Graph-Regularized Locality-Constrained Joint Dictionary and Residual Learning for Face Sketch Synthesis

IEEE Trans Image Process. 2019 Feb;28(2):628-641. doi: 10.1109/TIP.2018.2870936. Epub 2018 Sep 18.

Abstract

Face sketch synthesis is a crucial issue in digital entertainment and law enforcement. It can bridge the considerable texture discrepancy between face photos and sketches. Most of the current face sketch synthesis approaches directly to learn the relationship between the photos and sketches, and it is very difficult for them to generate the individual specific features, which we call rare characteristics. In this paper, we propose a novel face sketch synthesis approach through residual learning. In contrast to traditional approaches, which aim to reconstruct a sketch image directly (i.e., learn the mapping relationship between the photo and sketch), we aim to predict the residual image by learning the mapping relationship between the photo and residual, i.e., the difference between the photo and sketch, given an observed photo. This technique will render optimizing the residual mapping easier than optimizing the original mapping and deriving rare characteristic information. We also introduce a joint dictionary learning algorithm by preserving the local geometry structure of a data space.
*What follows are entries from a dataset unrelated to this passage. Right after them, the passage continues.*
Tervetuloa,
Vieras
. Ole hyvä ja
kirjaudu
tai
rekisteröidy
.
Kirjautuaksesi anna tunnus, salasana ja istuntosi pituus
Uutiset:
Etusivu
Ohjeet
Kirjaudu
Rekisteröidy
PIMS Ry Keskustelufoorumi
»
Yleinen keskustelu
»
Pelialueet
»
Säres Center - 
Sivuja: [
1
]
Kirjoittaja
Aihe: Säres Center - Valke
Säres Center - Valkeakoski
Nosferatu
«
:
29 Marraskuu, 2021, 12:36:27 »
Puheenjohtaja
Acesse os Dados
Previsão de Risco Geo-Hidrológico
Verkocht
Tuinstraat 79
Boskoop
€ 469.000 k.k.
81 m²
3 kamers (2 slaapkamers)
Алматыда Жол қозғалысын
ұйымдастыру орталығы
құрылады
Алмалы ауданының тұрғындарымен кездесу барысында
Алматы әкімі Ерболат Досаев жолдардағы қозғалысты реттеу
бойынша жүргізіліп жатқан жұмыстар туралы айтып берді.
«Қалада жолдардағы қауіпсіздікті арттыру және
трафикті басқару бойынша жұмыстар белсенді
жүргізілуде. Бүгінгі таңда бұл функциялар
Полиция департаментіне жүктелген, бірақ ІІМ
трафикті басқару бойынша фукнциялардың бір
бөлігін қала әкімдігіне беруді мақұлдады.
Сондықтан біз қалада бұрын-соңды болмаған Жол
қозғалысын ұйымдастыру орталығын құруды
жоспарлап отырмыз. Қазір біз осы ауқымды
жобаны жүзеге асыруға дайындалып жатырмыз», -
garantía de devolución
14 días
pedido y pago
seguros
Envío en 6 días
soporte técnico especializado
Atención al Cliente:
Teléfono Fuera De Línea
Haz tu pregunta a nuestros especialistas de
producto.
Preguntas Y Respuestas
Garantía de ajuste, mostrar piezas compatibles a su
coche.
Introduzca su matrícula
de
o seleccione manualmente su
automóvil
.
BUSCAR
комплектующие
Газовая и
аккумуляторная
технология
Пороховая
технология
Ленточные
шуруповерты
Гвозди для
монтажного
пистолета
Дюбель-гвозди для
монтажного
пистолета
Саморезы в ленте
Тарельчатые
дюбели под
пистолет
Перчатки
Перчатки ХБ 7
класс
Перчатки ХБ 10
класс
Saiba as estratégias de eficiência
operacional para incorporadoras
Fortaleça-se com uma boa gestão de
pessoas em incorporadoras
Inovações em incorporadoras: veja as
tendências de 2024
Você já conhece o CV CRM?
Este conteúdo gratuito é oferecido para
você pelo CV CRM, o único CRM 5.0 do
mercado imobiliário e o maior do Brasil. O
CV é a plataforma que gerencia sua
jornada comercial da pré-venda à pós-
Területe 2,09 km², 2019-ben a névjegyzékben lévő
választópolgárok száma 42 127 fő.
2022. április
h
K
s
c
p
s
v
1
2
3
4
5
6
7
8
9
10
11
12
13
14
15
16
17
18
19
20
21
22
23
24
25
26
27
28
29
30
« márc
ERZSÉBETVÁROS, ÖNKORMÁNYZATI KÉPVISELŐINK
Through the learned joint dictionary, we transform the face sketch synthesis from an image space to a new and compact space; the new and compact space is spanned by learned dictionary atoms, where the manifold assumption can be further guaranteed. Results show that the proposed method demonstrates an impressive performance in the face sketch synthesis task on three public face sketch datasets and various real-world photos. These results are derived by comparing the proposed method with several state-of-the-art techniques, including certain recently proposed deep learning-based approaches.